La première équipe, menée par Paul Anand, a procédé à une méthode originale qui a consisté à discerner ce qui relève de la capabilité dans un questionnaire préexistant. Convaincus qu’il existe un lien fort entre l’état de santé et sa capabilité, Anand et son équipe ont montré qu’il est possible, à partir d’une enquête de santé nationale menée auprès d’un panel de foyers britanniques, d’obtenir des informations concernant les dix capabilités de base de la liste de Nussbaum (Anand, Hunter, & Smith, 2005). Les items issus du questionnaire de l’enquête nationale ont été sélectionnés pour aboutir à un questionnaire de capabilité composé

de 98 items qui a été réduit à 18 items (Anand et al., 2009; Lorgelly, Lorimer, Fenwick, & Briggs, 2008). Les auteurs ont ensuite identifié les domaines de capabilité associés à la satisfaction à l’égard de la vie. Avoir la possibilité d’être logé dans un endroit décent semble jouer un rôle positif surtout pour les jeunes femmes. Les capacités d’exprimer ses émotions et de ne pas subir de pression sont associées à la satisfaction à l’égard de la vie surtout chez les hommes. Pouvoir planifier sa vie, se sentir utile et valorisé sont des capabilités associées à une satisfaction à l’égard de la vie élevée chez les femmes et les hommes. Ce questionnaire a été traduit en espagnol dans le cadre d’une recherche sur le développement en Argentine et a été administré auprès de personnes souffrant de problèmes de santé mentale, mais les résultats sont encore en cours d’analyse.
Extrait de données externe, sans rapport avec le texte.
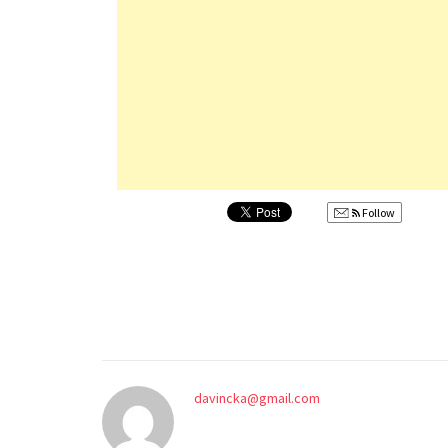
Follow
davincka@gmail.com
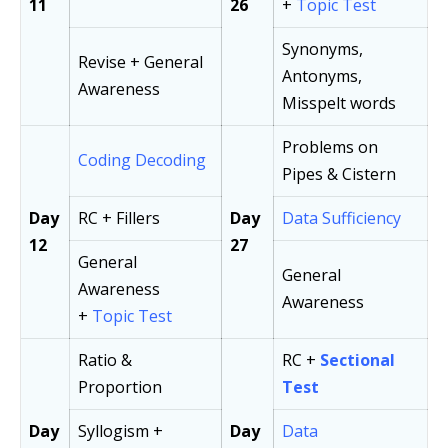
11
26
+
Topic Test
Synonyms,
Revise + General
Antonyms,
Awareness
Misspelt words
Problems on
Coding Decoding
Pipes & Cistern
Day
RC + Fillers
Day
Data Sufficiency
12
27
General
General
Awareness
Awareness
+
Topic Test
Ratio &
RC +
Sectional
Proportion
Test
Day
Syllogism +
Day
Data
L’objectif principal de la deuxième équipe, menée par Joanna Coast, était d’opérationnaliser l’approche par la capabilité dans le cadre des prises de décision en matière de soins de santé. D’une part, à partir d’une enquête qualitative, les chercheurs ont identifié cinq domaines particulièrement importants pour les personnes âgées : leurs possibilités d’attachement, d’autonomie, de joies, de stabilité et de sécurité. A chaque domaine, un item a été constitué, donnant naissance à l’ICECAP-O (pour Investigating Choice Experiments for the preferences of older people – CAPability measure for Old people) (Coast et al., 2008). Cet instrument mesure ainsi la capabilité des personnes âgées à se comporter et à agir conformément à leurs valeurs. Un second instrument a été conçu pour mesurer la capabilité des personnes adultes en général. Il s’agit de l’ICECAP-A (A pour Adults), qui comprend également cinq domaines de capabilité (et donc aussi cinq items) : la stabilité, l’attachement, l’autonomie, la réussite et les joies (Al-Janabi, Flynn, & Coast, 2012). De manière similaire aux travaux d’Anand et ses collaborateurs, les premières recherches de l’équipe de Coast sont encore en cours de réalisation et il n’existe pas encore de publications sur les résultats obtenus à l’aide de ces questionnaires. D’autre part, suite à l’analyse d’entretiens exploratoires questionnant des personnes présentant des douleurs chroniques sur les aspects de la vie auxquels elles attribuent de la valeur, un travail de recherche a abouti à la création d’un questionnaire préliminaire de capabilité représentant neuf domaines : se sentir respecté, bénéficier d’interactions sociales, remplir le rôle de parent ou de grand-parent, rester actif mentalement et physiquement, avoir une identité positive et individuelle, être indépendant/contrôler, être impliqué dans une relation amoureuse, se sentir bien physiquement et mentalement et retirer du plaisir de la vie (Kinghorn, 2010). Les premières analyses des réponses aux questionnaires interrogeant la capacité des personnes à remplir ces domaines ont révélé que les plus saillants pour leur qualité de vie sont la capacité à se sentir

bien physiquement et mentalement et la possibilité d’être actif mentalement et physiquement, avoir des relations sociales et exercer un contrôle sur sa vie. A notre connaissance, aucune suite n’a été donnée à ces travaux préliminaires.